Marooned is a 1969 Eastmancolor American film directed by John Sturges and starring Gregory Peck, Richard Crenna, David Janssen, James Franciscus, and Gene Hackman.[3] It was based on the 1964 novel Marooned by Martin Caidin. While the original novel was based on the single-pilot Mercury program, the film depicted an Apollo Command/Service Module with three astronauts and a space station resembling Skylab. Caidin acted as technical adviser and updated the novel, incorporating appropriate material from the original version.

The film was released less than four months after the Apollo 11 moon landing and was tied to the public fascination with the event. It won an Academy Award for Visual Effects for Robbie Robertson.

Plot

Three American astronauts – commander Jim Pruett (Richard Crenna), "Buzz" Lloyd (Gene Hackman), and Clayton "Stoney" Stone (James Franciscus) – are the first crew of an experimental space station on an extended duration mission. While returning to Earth, the main engine on the Apollo spacecraft Ironman One fails. Mission Control determines that Ironman does not have enough backup thruster capability to initiate atmospheric reentry, or to re-dock with the station and wait for rescue. The crew is marooned in orbit.

NASA debates whether a rescue flight can reach the crew before their oxygen runs out in approximately two days. There are no backup launch vehicles or rescue systems available at Kennedy Space Center and NASA director Charles Keith (Peck) opposes using an experimental Air Force X-RV lifting body that would be launched on a Titan IIIC booster; neither the spacecraft nor the booster is man-rated, and there is insufficient time to put a new manned NASA mission together.
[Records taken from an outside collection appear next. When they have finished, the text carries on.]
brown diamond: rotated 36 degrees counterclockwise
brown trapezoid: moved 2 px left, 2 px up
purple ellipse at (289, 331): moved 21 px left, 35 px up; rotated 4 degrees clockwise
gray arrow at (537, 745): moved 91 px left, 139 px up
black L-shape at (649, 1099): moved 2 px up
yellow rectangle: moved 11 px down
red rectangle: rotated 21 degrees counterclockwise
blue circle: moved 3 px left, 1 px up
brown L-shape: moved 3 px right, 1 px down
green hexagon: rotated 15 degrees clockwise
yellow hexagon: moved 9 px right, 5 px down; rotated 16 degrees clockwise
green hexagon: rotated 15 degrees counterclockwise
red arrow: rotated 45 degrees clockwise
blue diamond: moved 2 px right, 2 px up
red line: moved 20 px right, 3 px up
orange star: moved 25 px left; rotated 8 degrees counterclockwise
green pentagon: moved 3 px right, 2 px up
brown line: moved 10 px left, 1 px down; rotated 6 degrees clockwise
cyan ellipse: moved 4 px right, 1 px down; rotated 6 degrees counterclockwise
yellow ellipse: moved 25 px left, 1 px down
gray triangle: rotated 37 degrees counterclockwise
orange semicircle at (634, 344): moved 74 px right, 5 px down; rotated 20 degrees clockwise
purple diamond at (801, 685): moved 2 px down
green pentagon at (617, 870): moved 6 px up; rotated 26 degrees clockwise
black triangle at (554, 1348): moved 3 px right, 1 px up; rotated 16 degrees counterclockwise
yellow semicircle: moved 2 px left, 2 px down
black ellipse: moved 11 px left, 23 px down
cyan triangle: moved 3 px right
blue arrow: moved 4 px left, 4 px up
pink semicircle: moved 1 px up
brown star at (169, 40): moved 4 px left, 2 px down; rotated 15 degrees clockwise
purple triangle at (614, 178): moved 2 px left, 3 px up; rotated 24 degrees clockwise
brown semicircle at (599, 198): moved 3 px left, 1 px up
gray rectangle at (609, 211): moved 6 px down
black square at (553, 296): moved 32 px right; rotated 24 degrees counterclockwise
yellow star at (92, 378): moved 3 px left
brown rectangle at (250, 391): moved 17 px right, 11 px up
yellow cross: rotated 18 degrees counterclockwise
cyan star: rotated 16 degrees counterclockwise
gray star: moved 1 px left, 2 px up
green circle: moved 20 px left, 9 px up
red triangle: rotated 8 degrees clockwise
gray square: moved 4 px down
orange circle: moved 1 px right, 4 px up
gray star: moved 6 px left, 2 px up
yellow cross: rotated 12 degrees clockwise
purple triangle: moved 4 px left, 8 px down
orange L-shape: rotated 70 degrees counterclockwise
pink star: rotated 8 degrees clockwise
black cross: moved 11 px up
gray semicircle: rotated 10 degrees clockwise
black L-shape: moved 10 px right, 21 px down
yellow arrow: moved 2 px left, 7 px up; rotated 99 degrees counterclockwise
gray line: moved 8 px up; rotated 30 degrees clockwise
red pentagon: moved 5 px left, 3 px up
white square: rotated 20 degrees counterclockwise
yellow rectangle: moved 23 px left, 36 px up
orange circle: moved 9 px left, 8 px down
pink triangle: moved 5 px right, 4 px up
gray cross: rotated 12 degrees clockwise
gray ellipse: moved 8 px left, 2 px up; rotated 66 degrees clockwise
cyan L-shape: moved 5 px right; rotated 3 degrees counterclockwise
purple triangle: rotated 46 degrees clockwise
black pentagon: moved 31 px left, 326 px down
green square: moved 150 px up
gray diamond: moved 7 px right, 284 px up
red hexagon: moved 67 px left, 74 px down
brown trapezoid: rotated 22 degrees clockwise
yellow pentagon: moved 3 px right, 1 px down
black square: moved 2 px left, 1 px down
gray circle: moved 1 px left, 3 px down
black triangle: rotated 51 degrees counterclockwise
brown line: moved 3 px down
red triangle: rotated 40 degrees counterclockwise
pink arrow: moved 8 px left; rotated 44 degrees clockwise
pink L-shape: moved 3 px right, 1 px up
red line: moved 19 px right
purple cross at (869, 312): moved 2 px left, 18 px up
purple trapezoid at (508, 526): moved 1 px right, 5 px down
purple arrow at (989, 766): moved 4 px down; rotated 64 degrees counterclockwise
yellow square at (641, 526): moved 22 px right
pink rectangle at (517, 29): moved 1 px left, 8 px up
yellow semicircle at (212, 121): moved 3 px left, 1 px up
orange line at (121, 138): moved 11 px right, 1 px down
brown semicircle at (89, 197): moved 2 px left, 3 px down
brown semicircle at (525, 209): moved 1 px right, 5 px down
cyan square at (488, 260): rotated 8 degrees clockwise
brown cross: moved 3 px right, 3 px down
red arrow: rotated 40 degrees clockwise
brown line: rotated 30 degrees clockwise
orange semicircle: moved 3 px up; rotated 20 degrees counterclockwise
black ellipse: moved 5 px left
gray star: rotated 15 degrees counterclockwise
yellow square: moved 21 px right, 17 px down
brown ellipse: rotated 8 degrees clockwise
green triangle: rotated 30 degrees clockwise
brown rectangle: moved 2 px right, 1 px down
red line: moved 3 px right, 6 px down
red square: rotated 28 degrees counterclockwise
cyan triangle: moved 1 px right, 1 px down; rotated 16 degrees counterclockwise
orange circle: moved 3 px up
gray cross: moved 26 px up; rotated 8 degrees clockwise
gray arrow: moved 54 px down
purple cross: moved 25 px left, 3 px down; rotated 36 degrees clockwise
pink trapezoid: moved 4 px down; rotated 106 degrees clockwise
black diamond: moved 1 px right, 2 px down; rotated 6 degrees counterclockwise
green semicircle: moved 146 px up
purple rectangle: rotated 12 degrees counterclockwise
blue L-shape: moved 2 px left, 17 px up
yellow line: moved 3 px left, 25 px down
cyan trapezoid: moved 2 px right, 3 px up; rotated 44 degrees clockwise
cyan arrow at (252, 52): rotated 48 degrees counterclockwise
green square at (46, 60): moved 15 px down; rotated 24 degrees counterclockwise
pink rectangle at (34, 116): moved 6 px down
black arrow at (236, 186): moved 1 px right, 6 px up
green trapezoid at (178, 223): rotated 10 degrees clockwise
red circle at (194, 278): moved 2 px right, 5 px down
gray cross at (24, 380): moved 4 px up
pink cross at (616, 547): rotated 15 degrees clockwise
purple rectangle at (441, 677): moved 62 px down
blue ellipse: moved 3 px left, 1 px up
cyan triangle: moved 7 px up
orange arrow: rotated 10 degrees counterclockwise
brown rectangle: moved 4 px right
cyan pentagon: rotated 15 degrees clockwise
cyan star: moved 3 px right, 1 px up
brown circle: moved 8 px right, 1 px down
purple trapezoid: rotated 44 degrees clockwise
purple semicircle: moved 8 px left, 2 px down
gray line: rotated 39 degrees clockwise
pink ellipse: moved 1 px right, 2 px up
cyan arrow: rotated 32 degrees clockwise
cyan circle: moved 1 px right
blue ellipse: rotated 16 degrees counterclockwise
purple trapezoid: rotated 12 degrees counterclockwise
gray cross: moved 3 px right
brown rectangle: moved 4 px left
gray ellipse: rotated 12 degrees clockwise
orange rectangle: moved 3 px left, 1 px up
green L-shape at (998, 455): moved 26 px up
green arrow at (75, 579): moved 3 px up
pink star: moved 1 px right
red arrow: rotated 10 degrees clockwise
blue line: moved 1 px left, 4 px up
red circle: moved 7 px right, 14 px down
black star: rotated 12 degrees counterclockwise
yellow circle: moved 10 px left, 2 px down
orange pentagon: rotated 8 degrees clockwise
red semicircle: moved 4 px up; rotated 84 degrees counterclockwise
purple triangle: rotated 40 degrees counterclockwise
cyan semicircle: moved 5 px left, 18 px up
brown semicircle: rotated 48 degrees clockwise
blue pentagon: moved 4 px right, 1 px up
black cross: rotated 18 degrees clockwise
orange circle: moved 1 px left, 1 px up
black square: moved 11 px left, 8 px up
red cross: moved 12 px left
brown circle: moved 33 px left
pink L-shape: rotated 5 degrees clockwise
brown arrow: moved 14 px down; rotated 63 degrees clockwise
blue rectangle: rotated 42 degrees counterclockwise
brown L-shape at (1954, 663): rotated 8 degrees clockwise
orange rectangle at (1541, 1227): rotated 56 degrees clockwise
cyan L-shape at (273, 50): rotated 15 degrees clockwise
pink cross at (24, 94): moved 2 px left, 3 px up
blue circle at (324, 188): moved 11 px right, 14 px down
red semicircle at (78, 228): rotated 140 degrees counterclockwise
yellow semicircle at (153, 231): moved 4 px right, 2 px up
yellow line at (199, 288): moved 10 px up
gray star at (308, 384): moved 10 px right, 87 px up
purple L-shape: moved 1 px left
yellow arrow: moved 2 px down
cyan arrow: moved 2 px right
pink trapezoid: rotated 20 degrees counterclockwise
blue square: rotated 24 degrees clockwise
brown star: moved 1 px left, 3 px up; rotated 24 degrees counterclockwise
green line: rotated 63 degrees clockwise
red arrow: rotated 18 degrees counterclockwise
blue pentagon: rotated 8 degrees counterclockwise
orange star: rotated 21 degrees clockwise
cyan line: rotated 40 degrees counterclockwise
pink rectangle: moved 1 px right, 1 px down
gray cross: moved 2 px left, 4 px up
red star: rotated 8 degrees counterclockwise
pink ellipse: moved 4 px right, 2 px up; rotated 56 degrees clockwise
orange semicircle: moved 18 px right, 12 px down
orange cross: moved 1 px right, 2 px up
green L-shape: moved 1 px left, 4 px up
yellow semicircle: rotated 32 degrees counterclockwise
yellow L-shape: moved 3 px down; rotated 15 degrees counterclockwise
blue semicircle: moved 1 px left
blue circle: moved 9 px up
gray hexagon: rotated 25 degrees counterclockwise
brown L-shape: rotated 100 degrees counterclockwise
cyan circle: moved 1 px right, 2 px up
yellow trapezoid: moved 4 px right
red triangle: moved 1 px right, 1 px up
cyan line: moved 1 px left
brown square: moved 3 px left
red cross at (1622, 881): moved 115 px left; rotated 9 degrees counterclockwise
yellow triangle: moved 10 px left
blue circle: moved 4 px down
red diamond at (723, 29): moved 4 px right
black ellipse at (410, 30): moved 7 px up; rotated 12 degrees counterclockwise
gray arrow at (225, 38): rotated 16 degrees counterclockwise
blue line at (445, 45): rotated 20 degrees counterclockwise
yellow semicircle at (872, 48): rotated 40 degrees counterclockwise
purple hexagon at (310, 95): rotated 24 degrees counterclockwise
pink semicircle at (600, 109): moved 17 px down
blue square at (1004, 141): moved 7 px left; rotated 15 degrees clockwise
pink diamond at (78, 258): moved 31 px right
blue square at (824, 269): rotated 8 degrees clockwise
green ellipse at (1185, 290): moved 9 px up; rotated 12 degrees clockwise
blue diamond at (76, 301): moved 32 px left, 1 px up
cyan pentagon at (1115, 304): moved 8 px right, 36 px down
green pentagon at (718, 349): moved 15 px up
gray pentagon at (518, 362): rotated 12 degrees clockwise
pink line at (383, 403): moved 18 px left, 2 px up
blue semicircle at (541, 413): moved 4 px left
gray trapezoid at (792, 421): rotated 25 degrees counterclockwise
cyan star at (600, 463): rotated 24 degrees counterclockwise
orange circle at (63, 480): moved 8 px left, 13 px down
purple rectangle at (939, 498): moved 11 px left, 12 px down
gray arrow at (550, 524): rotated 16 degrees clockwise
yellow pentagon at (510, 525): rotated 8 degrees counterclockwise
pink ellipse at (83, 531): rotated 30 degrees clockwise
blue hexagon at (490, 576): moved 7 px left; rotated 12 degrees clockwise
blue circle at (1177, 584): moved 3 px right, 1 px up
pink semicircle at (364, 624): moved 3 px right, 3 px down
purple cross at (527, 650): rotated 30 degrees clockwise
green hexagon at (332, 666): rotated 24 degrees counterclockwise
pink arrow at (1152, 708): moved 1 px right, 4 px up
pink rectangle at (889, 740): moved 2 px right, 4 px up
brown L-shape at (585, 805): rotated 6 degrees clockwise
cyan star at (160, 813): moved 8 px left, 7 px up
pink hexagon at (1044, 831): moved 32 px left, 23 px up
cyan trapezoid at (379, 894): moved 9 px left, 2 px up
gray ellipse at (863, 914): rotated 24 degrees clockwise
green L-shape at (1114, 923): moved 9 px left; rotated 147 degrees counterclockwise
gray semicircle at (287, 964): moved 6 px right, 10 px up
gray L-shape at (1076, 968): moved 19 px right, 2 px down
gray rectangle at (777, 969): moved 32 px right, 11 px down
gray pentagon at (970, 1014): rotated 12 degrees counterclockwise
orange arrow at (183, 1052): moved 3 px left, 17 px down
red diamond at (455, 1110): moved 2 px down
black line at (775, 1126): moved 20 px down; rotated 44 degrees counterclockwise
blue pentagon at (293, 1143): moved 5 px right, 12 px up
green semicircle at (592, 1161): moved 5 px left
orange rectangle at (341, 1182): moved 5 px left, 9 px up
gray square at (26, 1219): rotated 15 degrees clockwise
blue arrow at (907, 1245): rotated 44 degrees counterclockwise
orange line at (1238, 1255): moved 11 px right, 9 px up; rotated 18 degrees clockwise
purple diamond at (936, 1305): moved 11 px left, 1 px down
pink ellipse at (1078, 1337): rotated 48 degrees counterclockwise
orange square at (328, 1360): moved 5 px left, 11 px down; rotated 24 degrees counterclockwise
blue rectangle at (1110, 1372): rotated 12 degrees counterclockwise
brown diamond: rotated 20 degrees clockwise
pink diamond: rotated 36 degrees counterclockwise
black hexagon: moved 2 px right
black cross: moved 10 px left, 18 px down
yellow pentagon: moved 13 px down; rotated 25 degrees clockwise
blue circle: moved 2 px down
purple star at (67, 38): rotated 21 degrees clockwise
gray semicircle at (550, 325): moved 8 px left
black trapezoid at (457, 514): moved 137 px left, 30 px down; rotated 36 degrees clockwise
Even though a booster is already on the way to nearby Cape Canaveral Air Force Station for an already-scheduled Air Force launch, many hundreds of hours of preparation, assembly, and testing would be necessary.

Ted Dougherty (David Janssen), the Chief Astronaut, opposes Keith and demands that something be done. The president agrees with Dougherty and tells Keith that failing to try a rescue mission will kill public support for the manned space program. The President tells Keith that money is no factor; "whatever you need, you've got it".

While the astronauts' wives (Lee Grant, Mariette Hartley, and Nancy Kovack) agonize over the fates of their husbands, all normal checklist procedures are bypassed to prepare the X-RV for launch. A hurricane headed for the launch area threatens to cancel the mission, scrubbing the final attempt to launch in time to save all three Ironman astronauts. However, the eye of the storm passes over the Cape 90 minutes later during a launch window, permitting a launch with Dougherty aboard in time to reach the ship while at least some of the crew survives.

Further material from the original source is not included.